フォトニックコンピューティングの新興企業である Lightmatter は、業界のレベルアップに貢献し、さらに大量の電力を節約できると主張するハードウェアとソフトウェアの組み合わせで、急成長している AI コンピューティング市場に本格的に参入しようとしている。
Lightmatterのチップは基本的にオプティカルフローを用いて、行列ベクトル積などの計算プロセスを解きます。この計算は多くのAI研究の中核を成しており、現在はこの処理に特化したGPUやTPUによって実行されていますが、これらのGPUは従来のシリコンゲートとトランジスタを使用しています。
これらの問題は、一定のワット数やサイズにおける密度、ひいては速度の限界に近づいていることです。進歩は続いていますが、多大なコストを伴い、古典物理学の限界に挑戦しています。GPT-4のような学習モデルを可能にするスーパーコンピューターは巨大で、膨大な電力を消費し、大量の廃熱を排出します。
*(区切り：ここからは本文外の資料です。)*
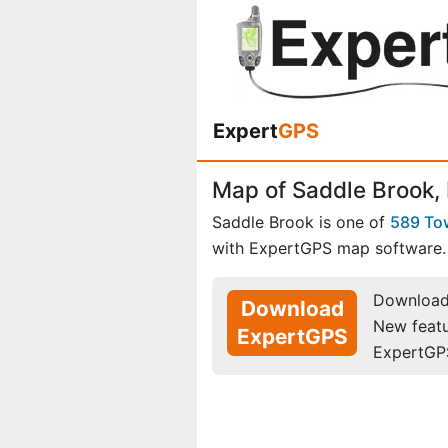
Expert
GPS
Map of Saddle Brook,
Saddle Brook is one of
589 To
with ExpertGPS map software.
Download 
Download
New feat
ExpertGPS
ExpertGP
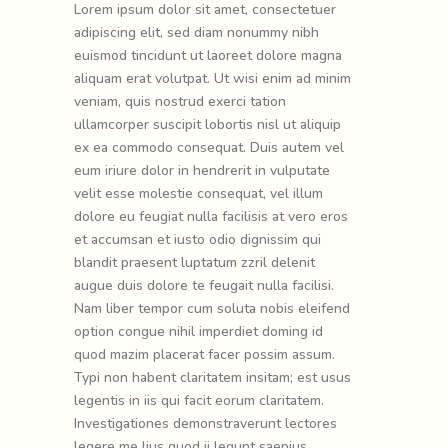
Lorem ipsum dolor sit amet, consectetuer
adipiscing elit, sed diam nonummy nibh
euismod tincidunt ut laoreet dolore magna
aliquam erat volutpat. Ut wisi enim ad minim
veniam, quis nostrud exerci tation
ullamcorper suscipit lobortis nisl ut aliquip
ex ea commodo consequat. Duis autem vel
eum iriure dolor in hendrerit in vulputate
velit esse molestie consequat, vel illum
dolore eu feugiat nulla facilisis at vero eros
et accumsan et iusto odio dignissim qui
blandit praesent luptatum zzril delenit
augue duis dolore te feugait nulla facilisi.
Nam liber tempor cum soluta nobis eleifend
option congue nihil imperdiet doming id
quod mazim placerat facer possim assum.
Typi non habent claritatem insitam; est usus
legentis in iis qui facit eorum claritatem.
Investigationes demonstraverunt lectores
legere me lius quod ii legunt saepius.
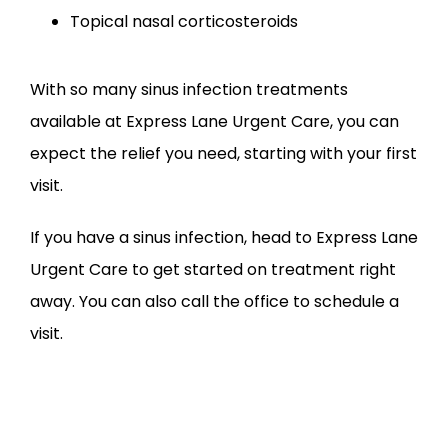
Topical nasal corticosteroids
With so many sinus infection treatments 
available at Express Lane Urgent Care, you can 
expect the relief you need, starting with your first 
visit.
If you have a sinus infection, head to Express Lane 
Urgent Care to get started on treatment right 
away. You can also call the office to schedule a 
visit.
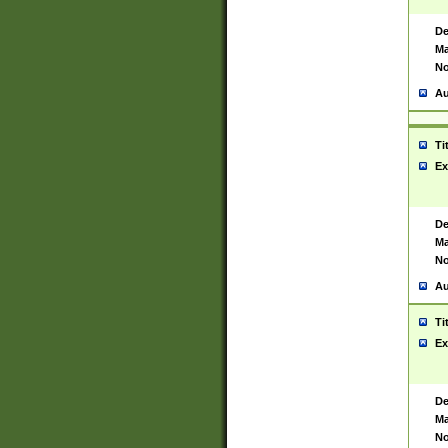
De
Ma
No
Au
Ti
Ex
De
Ma
No
Au
Ti
Ex
De
Ma
No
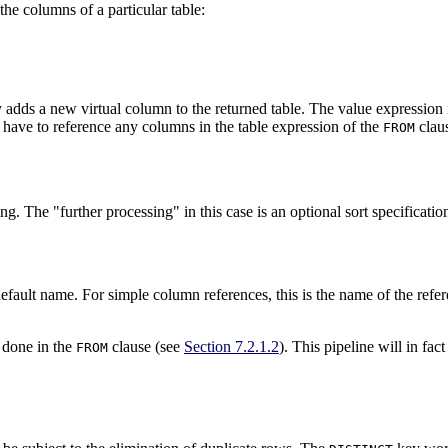
the columns of a particular table:
ally adds a new virtual column to the returned table. The value expression
t have to reference any columns in the table expression of the
claus
FROM
sing. The
"further processing"
in this case is an optional sort specificati
default name. For simple column references, this is the name of the refer
 done in the
clause (see
Section 7.2.1.2
). This pipeline will in f
FROM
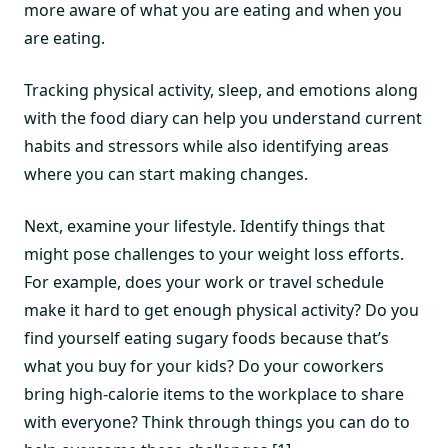
more aware of what you are eating and when you
are eating.
Tracking physical activity, sleep, and emotions along
with the food diary can help you understand current
habits and stressors while also identifying areas
where you can start making changes.
Next, examine your lifestyle. Identify things that
might pose challenges to your weight loss efforts.
For example, does your work or travel schedule
make it hard to get enough physical activity? Do you
find yourself eating sugary foods because that’s
what you buy for your kids? Do your coworkers
bring high-calorie items to the workplace to share
with everyone? Think through things you can do to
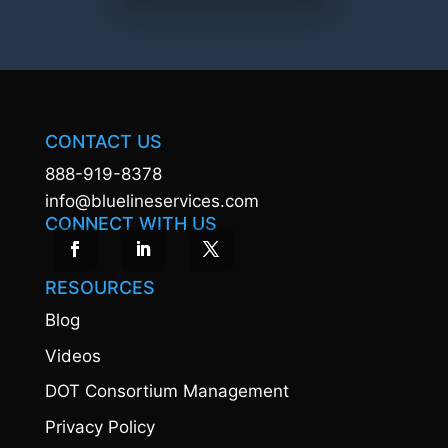
CONTACT US
888-919-8378
info@bluelineservices.com
CONNECT WITH US
RESOURCES
Blog
Videos
DOT Consortium Management
Privacy Policy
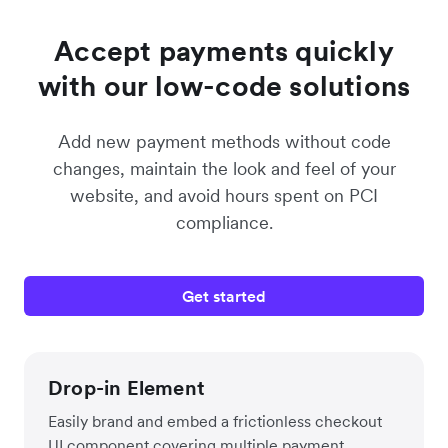
Accept payments quickly
with our low-code solutions
Add new payment methods without code
changes, maintain the look and feel of your
website, and avoid hours spent on PCI
compliance.
Get started
Drop-in Element
Easily brand and embed a frictionless checkout
UI component covering multiple payment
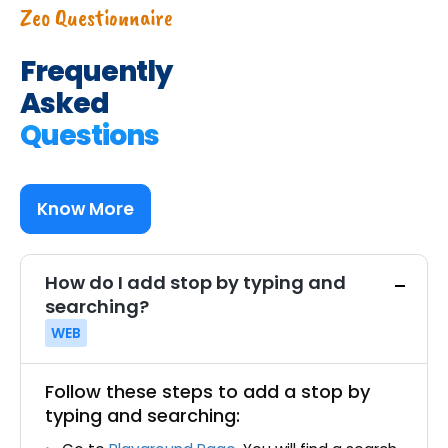
Zeo Questionnaire
Frequently
Asked
Questions
Know More
How do I add stop by typing and
searching?
WEB
Follow these steps to add a stop by
typing and searching:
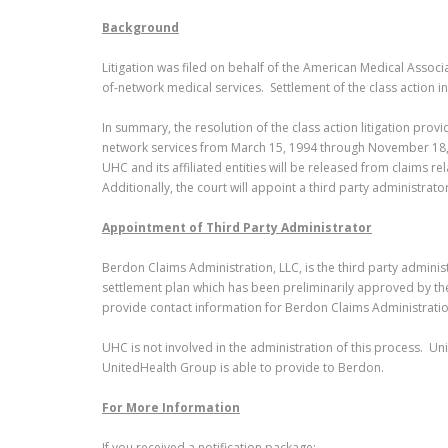
Background
Litigation was filed on behalf of the American Medical Assoc
of-network medical services. Settlement of the class action
In summary, the resolution of the class action litigation pro
network services from March 15, 1994 through November 18, 2
UHC and its affiliated entities will be released from claims r
Additionally, the court will appoint a third party administra
Appointment of Third Party Administrator
Berdon Claims Administration, LLC, is the third party administ
settlement plan which has been preliminarily approved by th
provide contact information for Berdon Claims Administrat
UHC is not involved in the administration of this process. Un
UnitedHealth Group is able to provide to Berdon.
For More Information
If you received a notification package:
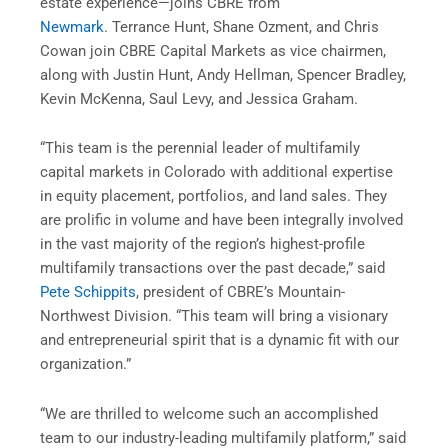
estate experience—joins CBRE from
Newmark
. Terrance Hunt, Shane Ozment, and Chris
Cowan join CBRE Capital Markets as vice chairmen,
along with Justin Hunt, Andy Hellman, Spencer Bradley,
Kevin McKenna, Saul Levy, and Jessica Graham.
“This team is the perennial leader of multifamily
capital markets in Colorado with additional expertise
in equity placement, portfolios, and land sales. They
are prolific in volume and have been integrally involved
in the vast majority of the region’s highest-profile
multifamily transactions over the past decade,” said
Pete Schippits
, president of CBRE’s Mountain-
Northwest Division. “This team will bring a visionary
and entrepreneurial spirit that is a dynamic fit with our
organization.”
“We are thrilled to welcome such an accomplished
team to our industry-leading multifamily platform,” said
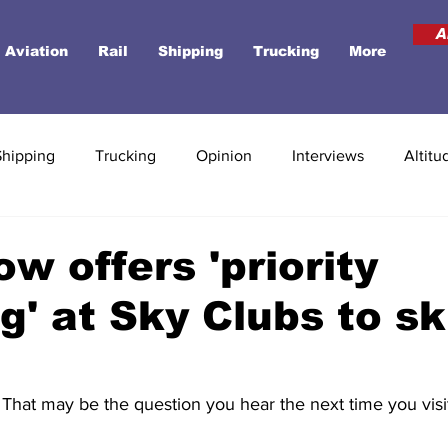
A
Aviation
Rail
Shipping
Trucking
More
Shipping
Trucking
Opinion
Interviews
Altitu
ow offers 'priority
g' at Sky Clubs to sk
That may be the question you hear the next time you visi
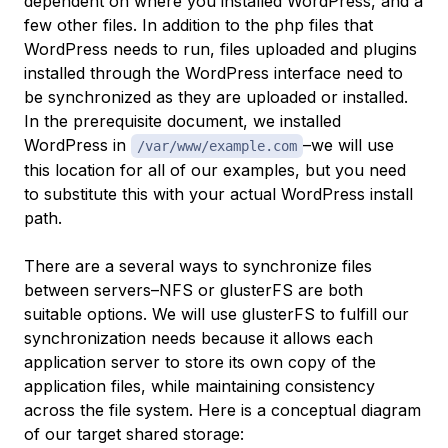
dependent on where you installed WordPress, and a
few other files. In addition to the php files that
WordPress needs to run, files uploaded and plugins
installed through the WordPress interface need to
be synchronized as they are uploaded or installed.
In the prerequisite document, we installed
WordPress in
–we will use
/var/www/example.com
this location for all of our examples, but you need
to substitute this with your actual WordPress install
path.
There are a several ways to synchronize files
between servers–NFS or glusterFS are both
suitable options. We will use glusterFS to fulfill our
synchronization needs because it allows each
application server to store its own copy of the
application files, while maintaining consistency
across the file system. Here is a conceptual diagram
of our target shared storage:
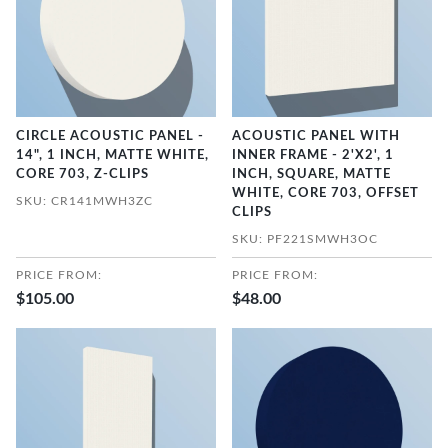
CIRCLE ACOUSTIC PANEL -
ACOUSTIC PANEL WITH
14", 1 INCH, MATTE WHITE,
INNER FRAME - 2'X2', 1
CORE 703, Z-CLIPS
INCH, SQUARE, MATTE
WHITE, CORE 703, OFFSET
SKU: CR141MWH3ZC
CLIPS
SKU: PF221SMWH3OC
PRICE FROM:
PRICE FROM:
$105.00
$48.00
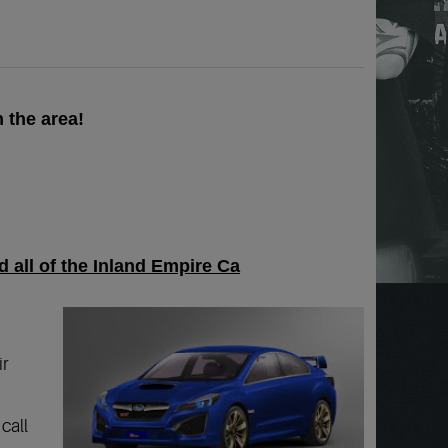
 the area!
 all of the Inland Empire Ca
ir
call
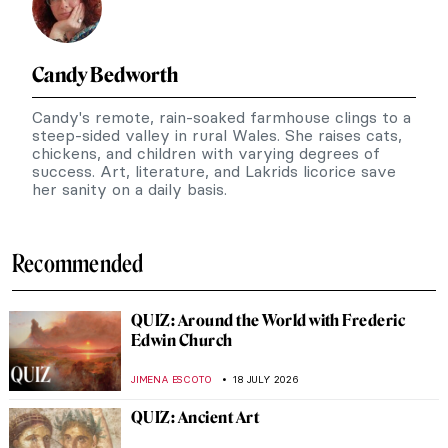
Candy Bedworth
Candy's remote, rain-soaked farmhouse clings to a
steep-sided valley in rural Wales. She raises cats,
chickens, and children with varying degrees of
success. Art, literature, and Lakrids licorice save
her sanity on a daily basis.
Recommended
QUIZ: Around the World with Frederic
Edwin Church
JIMENA ESCOTO
18 JULY 2026
QUIZ: Ancient Art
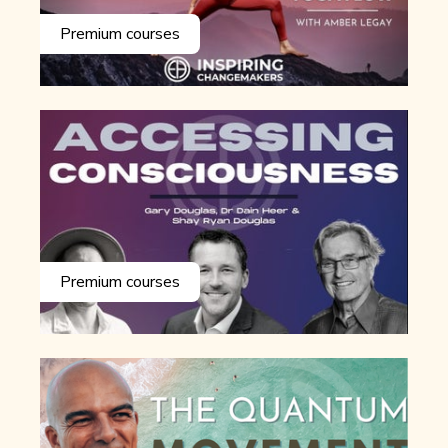
Premium courses
Premium courses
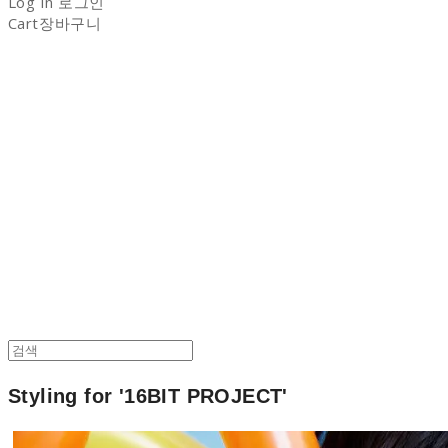
Log In
로그인
Cart
장바구니
NON-STITCH CLUB
Styling for '16BIT PROJECT'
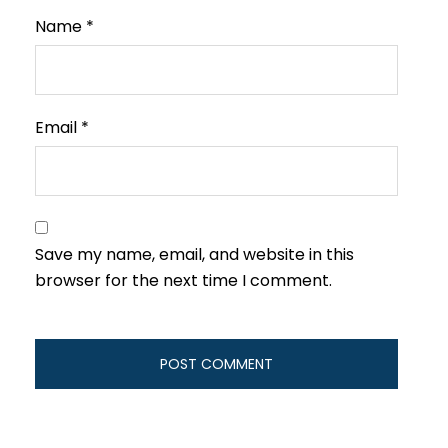
Name
*
Email
*
Save my name, email, and website in this
browser for the next time I comment.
「世界有数の大企業はエネルギーの壁にぶつかり、AIのスケーラビリティにおいて大きな課題に直面しています。従来のチップは冷却能力の限界を超えており、データセンターはますます大きなエネルギーフットプリントを生み出しています。データセンターに新たなソリューションを導入しなければ、AIの進歩は著しく鈍化するでしょう」と、LightmatterのCEO兼創業者であるニック・ハリスは述べています。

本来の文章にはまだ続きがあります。